I am the chair for the new regular expression subgroup of
the Austin group. Or charter is to resolve three aardvarks
that have been submitted to correct defects in the current
definition of regular expressions and to the regcmp()/regex()
interface in the standard.
I want to start with ERN 17 which I have included below. It
deals with issues that were debated and resolved at a meeting of
regular expression experts held in Toronto in 1995 that were
never merged into the current standard.

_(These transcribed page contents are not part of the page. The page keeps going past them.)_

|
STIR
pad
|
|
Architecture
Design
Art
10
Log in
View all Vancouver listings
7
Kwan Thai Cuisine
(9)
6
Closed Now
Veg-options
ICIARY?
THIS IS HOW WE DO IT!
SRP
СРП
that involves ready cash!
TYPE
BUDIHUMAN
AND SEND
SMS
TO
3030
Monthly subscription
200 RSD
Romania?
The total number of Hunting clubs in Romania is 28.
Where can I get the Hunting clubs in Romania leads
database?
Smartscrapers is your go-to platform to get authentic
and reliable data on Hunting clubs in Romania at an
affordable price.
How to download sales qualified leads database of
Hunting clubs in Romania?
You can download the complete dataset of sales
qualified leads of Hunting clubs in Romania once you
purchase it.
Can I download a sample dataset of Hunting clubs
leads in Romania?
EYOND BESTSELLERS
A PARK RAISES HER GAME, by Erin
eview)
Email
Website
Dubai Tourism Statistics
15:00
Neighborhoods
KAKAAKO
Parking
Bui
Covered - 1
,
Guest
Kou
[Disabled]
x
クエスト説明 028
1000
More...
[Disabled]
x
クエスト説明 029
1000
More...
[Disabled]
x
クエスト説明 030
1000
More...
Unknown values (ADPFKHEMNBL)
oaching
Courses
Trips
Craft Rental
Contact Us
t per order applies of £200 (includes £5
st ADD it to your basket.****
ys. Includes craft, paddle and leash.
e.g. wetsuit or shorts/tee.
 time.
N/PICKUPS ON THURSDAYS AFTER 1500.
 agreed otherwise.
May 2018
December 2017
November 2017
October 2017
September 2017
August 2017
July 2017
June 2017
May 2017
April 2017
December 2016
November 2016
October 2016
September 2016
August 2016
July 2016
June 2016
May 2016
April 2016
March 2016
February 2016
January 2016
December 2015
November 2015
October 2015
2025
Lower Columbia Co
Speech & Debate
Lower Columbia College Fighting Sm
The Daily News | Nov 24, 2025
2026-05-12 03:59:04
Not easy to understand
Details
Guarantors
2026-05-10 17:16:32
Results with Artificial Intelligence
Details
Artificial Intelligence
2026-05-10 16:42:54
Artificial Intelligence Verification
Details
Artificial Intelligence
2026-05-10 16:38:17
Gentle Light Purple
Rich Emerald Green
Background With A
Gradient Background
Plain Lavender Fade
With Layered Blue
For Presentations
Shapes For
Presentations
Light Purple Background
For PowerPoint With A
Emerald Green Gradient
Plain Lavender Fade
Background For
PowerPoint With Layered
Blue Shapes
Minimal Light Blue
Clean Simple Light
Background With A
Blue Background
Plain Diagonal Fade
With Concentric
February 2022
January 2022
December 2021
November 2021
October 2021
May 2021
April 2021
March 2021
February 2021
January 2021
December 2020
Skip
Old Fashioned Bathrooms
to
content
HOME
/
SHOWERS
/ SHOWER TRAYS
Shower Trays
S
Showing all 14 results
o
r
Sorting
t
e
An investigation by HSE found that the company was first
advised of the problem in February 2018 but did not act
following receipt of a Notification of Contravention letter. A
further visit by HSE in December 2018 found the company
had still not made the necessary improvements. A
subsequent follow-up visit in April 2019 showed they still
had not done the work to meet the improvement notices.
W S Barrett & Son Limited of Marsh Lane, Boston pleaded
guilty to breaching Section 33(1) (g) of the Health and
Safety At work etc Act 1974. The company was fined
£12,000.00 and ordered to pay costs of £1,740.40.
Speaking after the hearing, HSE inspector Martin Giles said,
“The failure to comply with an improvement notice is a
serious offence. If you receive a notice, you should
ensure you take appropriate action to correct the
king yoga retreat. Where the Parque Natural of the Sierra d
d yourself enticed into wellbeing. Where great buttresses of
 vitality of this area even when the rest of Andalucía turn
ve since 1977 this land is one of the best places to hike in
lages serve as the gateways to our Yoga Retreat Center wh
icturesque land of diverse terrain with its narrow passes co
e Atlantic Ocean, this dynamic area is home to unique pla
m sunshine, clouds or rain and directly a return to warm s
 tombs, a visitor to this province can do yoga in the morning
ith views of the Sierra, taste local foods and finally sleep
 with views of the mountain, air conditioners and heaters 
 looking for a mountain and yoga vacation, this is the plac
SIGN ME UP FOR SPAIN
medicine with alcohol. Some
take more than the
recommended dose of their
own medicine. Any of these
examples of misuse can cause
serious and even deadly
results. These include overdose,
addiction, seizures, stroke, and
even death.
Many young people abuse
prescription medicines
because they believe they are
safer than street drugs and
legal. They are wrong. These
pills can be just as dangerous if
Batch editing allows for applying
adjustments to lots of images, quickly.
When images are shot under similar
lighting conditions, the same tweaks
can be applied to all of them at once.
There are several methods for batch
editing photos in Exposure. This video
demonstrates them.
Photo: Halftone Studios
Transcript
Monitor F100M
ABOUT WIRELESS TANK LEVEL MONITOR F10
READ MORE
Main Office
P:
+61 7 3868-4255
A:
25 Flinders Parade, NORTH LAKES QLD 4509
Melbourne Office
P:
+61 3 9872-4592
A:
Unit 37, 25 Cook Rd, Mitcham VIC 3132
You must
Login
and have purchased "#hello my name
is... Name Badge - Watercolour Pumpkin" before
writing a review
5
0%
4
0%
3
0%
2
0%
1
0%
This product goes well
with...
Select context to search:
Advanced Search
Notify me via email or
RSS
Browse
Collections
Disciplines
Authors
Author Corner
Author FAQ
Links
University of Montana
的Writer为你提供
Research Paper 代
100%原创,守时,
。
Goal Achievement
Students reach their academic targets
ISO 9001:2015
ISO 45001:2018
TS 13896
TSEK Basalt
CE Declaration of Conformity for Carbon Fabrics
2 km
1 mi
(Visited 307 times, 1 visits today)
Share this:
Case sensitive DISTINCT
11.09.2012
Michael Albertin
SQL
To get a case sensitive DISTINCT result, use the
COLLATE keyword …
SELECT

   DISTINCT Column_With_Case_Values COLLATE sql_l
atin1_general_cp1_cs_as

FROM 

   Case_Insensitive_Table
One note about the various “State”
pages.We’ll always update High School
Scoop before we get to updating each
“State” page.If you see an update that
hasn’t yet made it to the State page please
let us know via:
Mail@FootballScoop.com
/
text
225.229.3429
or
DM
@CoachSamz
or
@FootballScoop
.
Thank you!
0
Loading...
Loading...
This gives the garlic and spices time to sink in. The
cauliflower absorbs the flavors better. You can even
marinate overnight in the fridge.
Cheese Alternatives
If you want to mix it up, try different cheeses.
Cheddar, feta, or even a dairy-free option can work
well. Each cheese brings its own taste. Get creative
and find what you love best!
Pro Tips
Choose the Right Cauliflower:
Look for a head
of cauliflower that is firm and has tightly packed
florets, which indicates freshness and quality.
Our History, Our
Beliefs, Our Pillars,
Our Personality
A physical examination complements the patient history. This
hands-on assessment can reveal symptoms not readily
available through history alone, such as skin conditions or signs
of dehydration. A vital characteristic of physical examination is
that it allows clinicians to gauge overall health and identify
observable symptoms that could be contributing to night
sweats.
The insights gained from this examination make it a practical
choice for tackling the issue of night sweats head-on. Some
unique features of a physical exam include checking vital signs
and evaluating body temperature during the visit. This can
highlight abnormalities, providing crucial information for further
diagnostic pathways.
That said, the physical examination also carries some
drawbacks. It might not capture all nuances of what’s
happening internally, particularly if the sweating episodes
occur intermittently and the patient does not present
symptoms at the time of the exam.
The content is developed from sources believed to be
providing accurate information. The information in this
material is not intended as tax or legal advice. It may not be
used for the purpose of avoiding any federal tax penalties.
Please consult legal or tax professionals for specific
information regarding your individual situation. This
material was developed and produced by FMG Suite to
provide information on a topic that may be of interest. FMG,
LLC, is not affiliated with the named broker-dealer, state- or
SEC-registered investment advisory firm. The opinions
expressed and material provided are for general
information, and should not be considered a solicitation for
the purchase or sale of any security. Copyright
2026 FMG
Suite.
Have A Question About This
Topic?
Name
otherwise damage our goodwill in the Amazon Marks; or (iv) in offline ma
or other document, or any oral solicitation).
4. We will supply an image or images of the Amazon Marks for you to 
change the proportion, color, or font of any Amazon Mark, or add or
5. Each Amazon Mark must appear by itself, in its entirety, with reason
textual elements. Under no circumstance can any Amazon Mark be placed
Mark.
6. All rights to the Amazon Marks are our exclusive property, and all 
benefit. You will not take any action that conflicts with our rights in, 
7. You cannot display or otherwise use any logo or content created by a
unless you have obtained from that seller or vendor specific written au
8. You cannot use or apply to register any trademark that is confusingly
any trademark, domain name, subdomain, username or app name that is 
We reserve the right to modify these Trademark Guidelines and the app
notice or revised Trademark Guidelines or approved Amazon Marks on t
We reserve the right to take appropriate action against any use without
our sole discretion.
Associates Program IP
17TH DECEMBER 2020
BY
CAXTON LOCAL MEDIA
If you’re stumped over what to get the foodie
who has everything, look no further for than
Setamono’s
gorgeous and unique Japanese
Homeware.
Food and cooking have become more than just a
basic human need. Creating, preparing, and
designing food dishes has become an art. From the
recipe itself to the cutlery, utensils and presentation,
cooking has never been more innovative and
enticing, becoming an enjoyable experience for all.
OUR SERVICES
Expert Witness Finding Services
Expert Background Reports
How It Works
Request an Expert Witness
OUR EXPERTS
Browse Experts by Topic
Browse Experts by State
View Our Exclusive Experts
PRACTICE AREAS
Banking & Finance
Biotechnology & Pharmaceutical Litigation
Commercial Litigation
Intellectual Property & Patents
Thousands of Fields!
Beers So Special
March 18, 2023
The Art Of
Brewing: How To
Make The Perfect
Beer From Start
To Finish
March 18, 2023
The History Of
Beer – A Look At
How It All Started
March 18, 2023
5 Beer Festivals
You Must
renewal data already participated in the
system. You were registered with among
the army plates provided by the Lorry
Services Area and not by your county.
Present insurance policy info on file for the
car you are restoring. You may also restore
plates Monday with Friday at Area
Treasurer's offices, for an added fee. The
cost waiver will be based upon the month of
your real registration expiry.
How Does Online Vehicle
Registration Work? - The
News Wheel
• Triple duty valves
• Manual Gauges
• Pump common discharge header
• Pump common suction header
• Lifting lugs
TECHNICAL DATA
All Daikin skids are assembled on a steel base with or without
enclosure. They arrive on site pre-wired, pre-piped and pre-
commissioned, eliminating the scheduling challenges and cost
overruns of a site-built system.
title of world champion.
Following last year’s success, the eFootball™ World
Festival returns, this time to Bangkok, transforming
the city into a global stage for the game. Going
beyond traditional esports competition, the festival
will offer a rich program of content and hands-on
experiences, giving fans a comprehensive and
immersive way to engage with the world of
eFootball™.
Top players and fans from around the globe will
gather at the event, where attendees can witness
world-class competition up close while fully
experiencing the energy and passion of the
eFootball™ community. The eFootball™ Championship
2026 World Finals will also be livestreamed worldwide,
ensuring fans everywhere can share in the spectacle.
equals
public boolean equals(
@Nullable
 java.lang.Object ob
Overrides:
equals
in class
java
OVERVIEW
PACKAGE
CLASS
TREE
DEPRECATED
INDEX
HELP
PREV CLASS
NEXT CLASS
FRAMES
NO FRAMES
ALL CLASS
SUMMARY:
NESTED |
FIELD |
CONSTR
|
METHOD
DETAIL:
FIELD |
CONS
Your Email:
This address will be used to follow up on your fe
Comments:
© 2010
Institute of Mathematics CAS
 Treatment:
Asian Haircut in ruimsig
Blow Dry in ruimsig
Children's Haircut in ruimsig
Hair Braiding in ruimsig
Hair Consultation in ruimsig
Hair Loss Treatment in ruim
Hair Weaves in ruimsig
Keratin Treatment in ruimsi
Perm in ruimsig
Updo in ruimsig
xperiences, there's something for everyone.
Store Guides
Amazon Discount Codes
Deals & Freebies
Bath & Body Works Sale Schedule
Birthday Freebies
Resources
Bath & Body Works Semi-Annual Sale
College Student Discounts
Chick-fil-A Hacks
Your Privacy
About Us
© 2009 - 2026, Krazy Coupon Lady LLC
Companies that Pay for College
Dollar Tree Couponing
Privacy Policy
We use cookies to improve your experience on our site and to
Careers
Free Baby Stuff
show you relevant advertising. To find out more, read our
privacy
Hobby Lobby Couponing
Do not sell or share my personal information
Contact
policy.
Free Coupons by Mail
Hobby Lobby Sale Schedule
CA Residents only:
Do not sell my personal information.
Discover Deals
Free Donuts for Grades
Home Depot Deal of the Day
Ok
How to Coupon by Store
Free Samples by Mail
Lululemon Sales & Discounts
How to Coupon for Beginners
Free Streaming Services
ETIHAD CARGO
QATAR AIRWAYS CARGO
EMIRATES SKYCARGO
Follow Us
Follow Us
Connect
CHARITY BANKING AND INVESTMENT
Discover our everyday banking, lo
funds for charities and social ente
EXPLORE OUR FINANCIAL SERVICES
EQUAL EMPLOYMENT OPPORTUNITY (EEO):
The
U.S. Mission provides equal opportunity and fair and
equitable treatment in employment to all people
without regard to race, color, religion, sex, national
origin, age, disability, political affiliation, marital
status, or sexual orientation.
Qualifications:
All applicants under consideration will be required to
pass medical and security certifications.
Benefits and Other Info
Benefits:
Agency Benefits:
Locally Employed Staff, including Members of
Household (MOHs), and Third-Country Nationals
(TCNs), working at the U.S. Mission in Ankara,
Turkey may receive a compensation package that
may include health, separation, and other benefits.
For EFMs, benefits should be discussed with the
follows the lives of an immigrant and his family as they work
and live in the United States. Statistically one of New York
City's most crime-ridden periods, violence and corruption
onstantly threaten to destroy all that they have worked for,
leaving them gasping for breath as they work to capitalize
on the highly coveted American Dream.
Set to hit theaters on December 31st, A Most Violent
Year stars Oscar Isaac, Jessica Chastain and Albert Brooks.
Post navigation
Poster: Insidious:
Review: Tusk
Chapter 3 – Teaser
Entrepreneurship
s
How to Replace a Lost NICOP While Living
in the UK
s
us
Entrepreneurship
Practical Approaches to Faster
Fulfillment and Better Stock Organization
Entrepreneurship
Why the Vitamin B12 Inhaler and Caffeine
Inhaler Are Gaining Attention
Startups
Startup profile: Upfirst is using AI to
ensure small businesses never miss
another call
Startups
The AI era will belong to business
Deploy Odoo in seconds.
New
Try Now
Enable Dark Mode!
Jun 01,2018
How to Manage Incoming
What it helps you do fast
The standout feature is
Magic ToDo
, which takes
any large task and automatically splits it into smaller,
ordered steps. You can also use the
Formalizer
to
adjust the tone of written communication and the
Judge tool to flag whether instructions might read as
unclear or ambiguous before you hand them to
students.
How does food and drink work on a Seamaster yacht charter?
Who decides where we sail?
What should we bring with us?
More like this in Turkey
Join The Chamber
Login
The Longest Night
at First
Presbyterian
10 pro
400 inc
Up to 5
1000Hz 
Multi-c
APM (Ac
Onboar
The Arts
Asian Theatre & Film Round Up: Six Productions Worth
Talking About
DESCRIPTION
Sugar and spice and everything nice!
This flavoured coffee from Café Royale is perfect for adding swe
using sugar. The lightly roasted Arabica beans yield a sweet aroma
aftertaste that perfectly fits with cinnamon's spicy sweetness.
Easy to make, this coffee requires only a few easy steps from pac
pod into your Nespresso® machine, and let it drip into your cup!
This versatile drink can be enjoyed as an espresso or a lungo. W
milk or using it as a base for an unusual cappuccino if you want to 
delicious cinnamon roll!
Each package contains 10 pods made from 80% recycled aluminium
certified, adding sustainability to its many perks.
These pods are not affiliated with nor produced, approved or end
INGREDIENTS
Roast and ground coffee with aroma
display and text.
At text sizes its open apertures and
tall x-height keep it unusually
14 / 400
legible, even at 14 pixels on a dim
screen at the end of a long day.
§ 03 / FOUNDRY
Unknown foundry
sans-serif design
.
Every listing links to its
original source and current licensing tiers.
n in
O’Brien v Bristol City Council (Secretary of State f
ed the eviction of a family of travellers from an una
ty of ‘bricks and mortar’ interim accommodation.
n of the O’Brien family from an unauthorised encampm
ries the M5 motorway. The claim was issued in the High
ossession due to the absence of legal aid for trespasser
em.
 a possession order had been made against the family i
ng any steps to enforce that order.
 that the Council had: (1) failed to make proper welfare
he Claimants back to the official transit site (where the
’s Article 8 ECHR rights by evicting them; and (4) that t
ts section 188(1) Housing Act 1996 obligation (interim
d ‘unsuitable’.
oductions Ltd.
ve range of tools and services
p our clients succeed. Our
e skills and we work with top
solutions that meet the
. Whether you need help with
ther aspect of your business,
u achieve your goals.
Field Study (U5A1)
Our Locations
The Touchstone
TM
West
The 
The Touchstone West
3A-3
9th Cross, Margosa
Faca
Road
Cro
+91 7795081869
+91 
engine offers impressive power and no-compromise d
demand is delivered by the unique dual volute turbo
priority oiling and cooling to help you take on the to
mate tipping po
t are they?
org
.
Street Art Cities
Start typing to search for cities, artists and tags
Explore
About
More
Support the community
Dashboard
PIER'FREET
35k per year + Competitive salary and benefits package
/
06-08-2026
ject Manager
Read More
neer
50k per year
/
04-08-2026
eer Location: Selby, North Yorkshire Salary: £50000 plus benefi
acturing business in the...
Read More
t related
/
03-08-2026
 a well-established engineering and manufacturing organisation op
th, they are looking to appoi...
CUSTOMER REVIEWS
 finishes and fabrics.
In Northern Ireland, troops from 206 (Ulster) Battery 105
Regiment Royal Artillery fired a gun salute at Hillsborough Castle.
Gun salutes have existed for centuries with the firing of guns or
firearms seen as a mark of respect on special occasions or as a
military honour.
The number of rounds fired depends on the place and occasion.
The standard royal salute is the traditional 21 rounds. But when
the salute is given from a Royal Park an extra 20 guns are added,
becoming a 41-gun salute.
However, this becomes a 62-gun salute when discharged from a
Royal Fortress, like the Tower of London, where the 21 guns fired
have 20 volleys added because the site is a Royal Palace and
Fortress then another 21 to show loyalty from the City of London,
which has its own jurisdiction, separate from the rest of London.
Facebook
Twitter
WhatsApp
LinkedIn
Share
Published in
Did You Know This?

I don't expect
that there are many controversal issues here, but we need to
make sure that it is correct and unambiguous.
The issues with ERN 18 and ERN 19 are interrelated and offer
contradictory views and therefore should be discussed simultaneously
after we have completed ERN 17.
On useful suggestion that I have received from Glenn Fowler,
is to have an open source test harness that can be used
by all conforming implementations to verify all examples
we discuss or are in the standard. I will ask Glenn to
present his proposal to this group.
_____________________________________________________________________________
OBJECTION Enhancement Request Number 17
yyyyyy@xxxxxxxxxxx Defect in XBD Regular Expressions (rdvk# 43)
{eggert20020430a} Wed, 1 May 2002 00:17:32 +0100 (BST)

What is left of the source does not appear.